Sarah Dinklage heads Rhode Island Student Assistance Services. It’s an organization that’s been staffing Rhode Island high schools with counselors for nearly 30 years.
“What we’ve found in providence and other urban schools is that most of these kids have chronic repeated trauma," says Dinklage. "So obviously serious neglect, witnessing violence in the home.”
Until recently Dinklage’s organization focused more on preventing drug abuse. Now, says Dinklage, there’s more awareness about the role schools can play in helping kids with mental illness. That includes a growing recognition that more children suffer from post-traumatic stress disorder than previously thought.
“And we know trauma impacts the brain at an early age, so obviously it affects school performance.”
Dinklage will be helping pilot a new program with the Providence Children and Youth Cabinet to bring trauma-centered counseling into a couple of Providence high schools. Bradley Hospital’s Dr. Greg Fritz says it’s a great idea. As long as we support schools.

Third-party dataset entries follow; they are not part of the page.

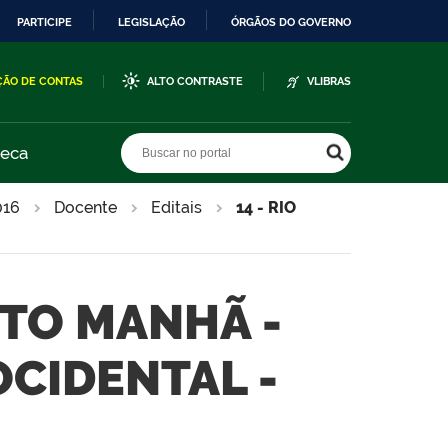
PARTICIPE
LEGISLAÇÃO
ÓRGÃOS DO GOVERNO
ÇÃO DE CONTAS
ALTO CONTRASTE
VLIBRAS
Buscar no portal
Buscar no portal
teca
016
Docente
Editais
14 - RIO
NTO MANHÃ -
CIDENTAL -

“I think we have to be careful that we don’t just assign schools the proverbial unfunded mandate," says Fritz, "take care of the kids’ mental health, with extra time, no support and no money.”
But Fritz says it makes perfect sense to acknowledge that teachers are the first eyes and ears, the frontline for expanding access to mental health services.
“In my experience, teachers generally have an eye for the sort of stuff they see. They see tons of normal kids in the age group they’re teaching," Fritz says. "So I think their judgment and recognition skills are excellent.”
West Elementary has figured out a way to help students when their teachers notice a problem without adding a budget line or hiring more staff, through their partnership with The Providence Center. And more schools will be adding the program soon, according to Providence school district officials.
Bradley’s Fritz is quick to point out that these programs don’t replace services for serious mental illness. But they may be the key to catching problems before they escalate into a crisis – and require hospitalization.